The first few weeks of the season will provide strong clues about the Phillies' chances. Ace Cole Hamels' health will be perhaps the most significant factor. He is scheduled to debut next Friday in Colorado. Hamels, 25, made only one Grapefruit League start in a spring that was disrupted by concerns about his left elbow.

Hamels threw 2621/3 innings last season, including the playoffs; he had never before thrown more than 200 innings in one year. The Phillies, conscious of the risk to Hamels' arm, eased him into spring training slowly.

But on March 17, after experiencing persistent tightness and inflammation in his left elbow, Hamels returned to Philadelphia to meet with a team physician. He was relieved that the doctor found no structural damage, but the setback underscored the fragility of any pitcher after a lengthy postseason.

Hamels did not make a Grapefruit League appearance after the examination, instead pitching twice in the lower-stress environment of minor-league games and reporting no issues. He is set to start tomorrow's exhibition against the Tampa Bay Rays at Citizens Bank Park, and six days later against the Colorado Rockies.
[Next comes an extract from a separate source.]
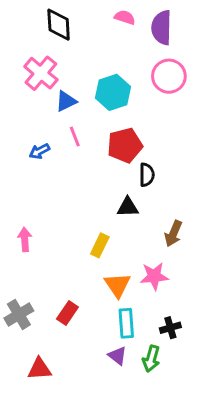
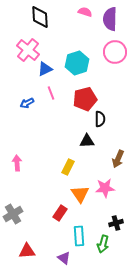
red rectangle: (67, 313) -> (60, 213), moved
cyan rectangle: (126, 323) -> (79, 236), moved
purple triangle: (117, 356) -> (64, 258), moved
The Phillies will carefully monitor Hamels' results, velocity and elbow, hoping for a smooth beginning.

The next three spots in the starting rotation also will be crucial to the team's hopes of repeating. Brett Myers will pitch on opening night, and after Hamels begins his season, the righthander will be the No. 2 starter. After a disastrous first half of last season, Myers pitched well after returning from a minor-league demotion in late July. A free agent after this season, he hopes to remain in Philadelphia, but the team wants to first see him pitch consistently.
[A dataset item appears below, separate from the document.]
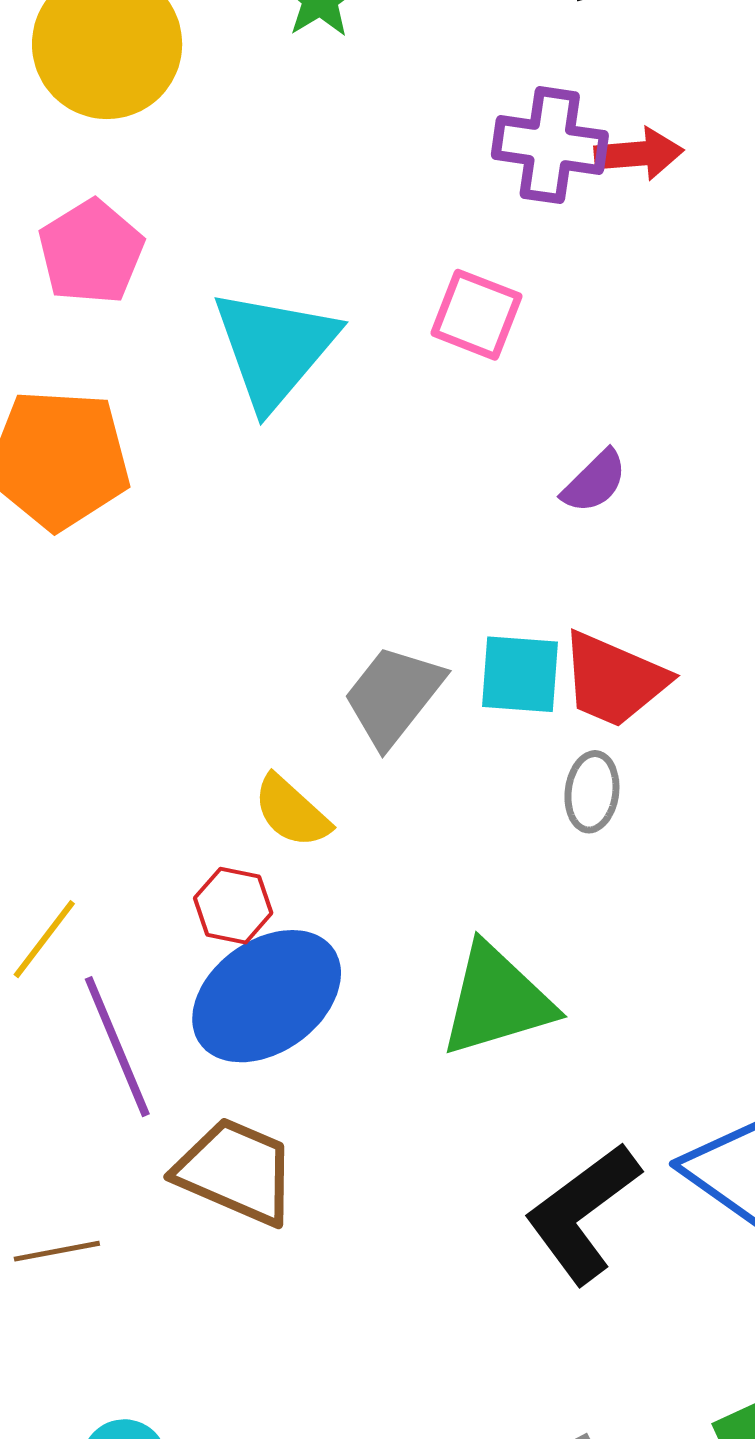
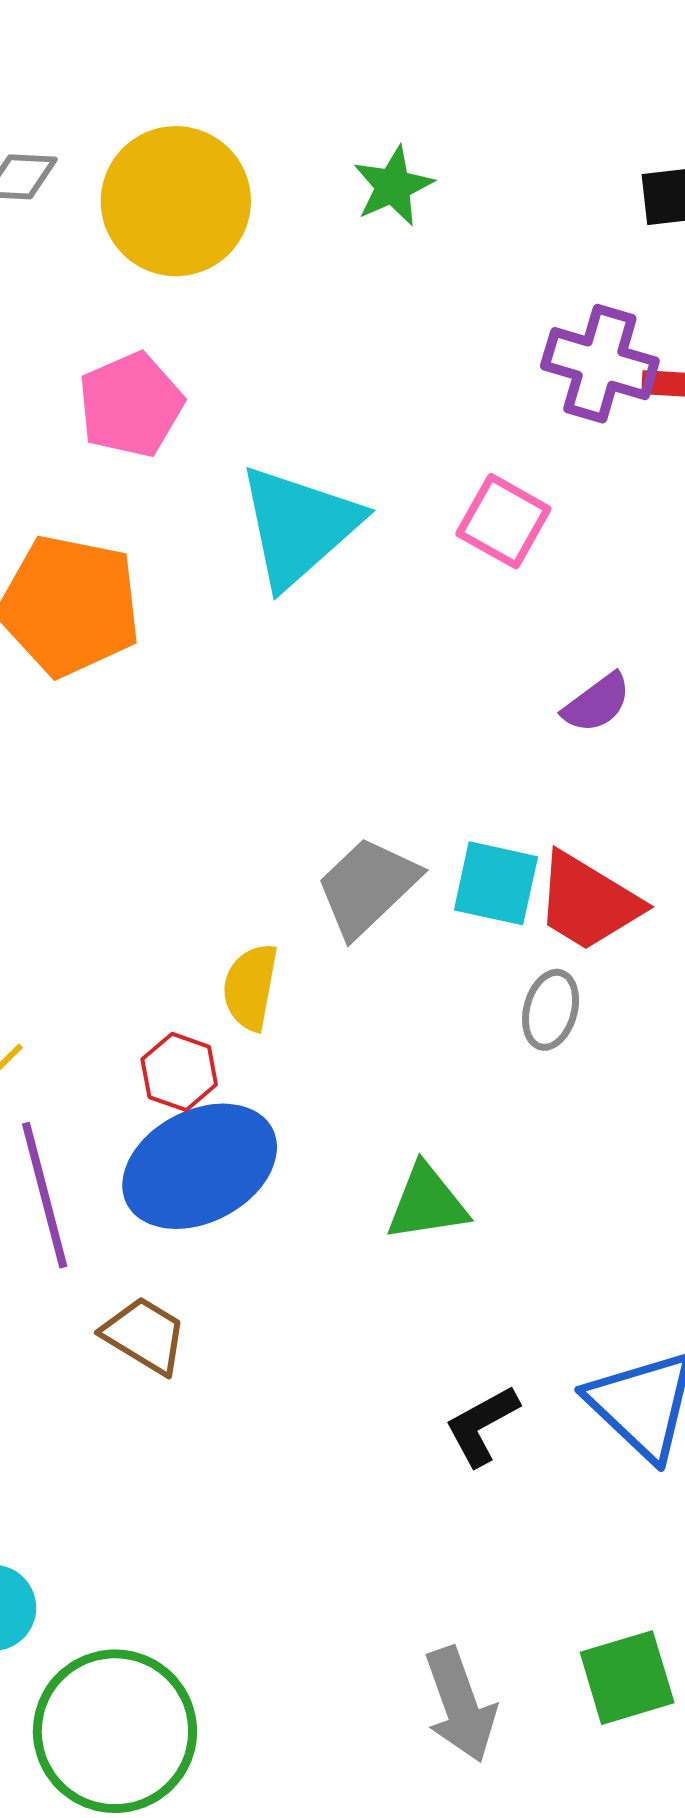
yellow semicircle: (292, 811) -> (250, 987), turned 50
green triangle: (497, 1000) -> (427, 1203), size x0.7
brown trapezoid: (236, 1171) -> (145, 1335), size x0.7
black L-shape: (582, 1213) -> (482, 1425), size x0.6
Pitching coach Rich Dubee maintained during spring training that Myers, who lost about 30 pounds during the off-season, can be successful if committed. "Brett can have any type of season he wants to have," Dubee said.

Behind Myers, 46-year-old Jamie Moyer's age renders him perennially fragile. Joe Blanton, the fourth starter, seems more stable after posting a 2.45 earned run average this spring. "He came in good shape, and he's looked good," manager Charlie Manuel said.

Chan Ho Park, 35, was awarded the fifth spot in the rotation over J.A. Happ. Although his spring ERA was 2.53, Park last made more than 30 starts in a single season in 2001, when he started 35 games for the Los Angeles Dodgers. Early in the season, the Phillies will monitor Park's ability to pitch deep into games. He will make his first start April 12 in Colorado.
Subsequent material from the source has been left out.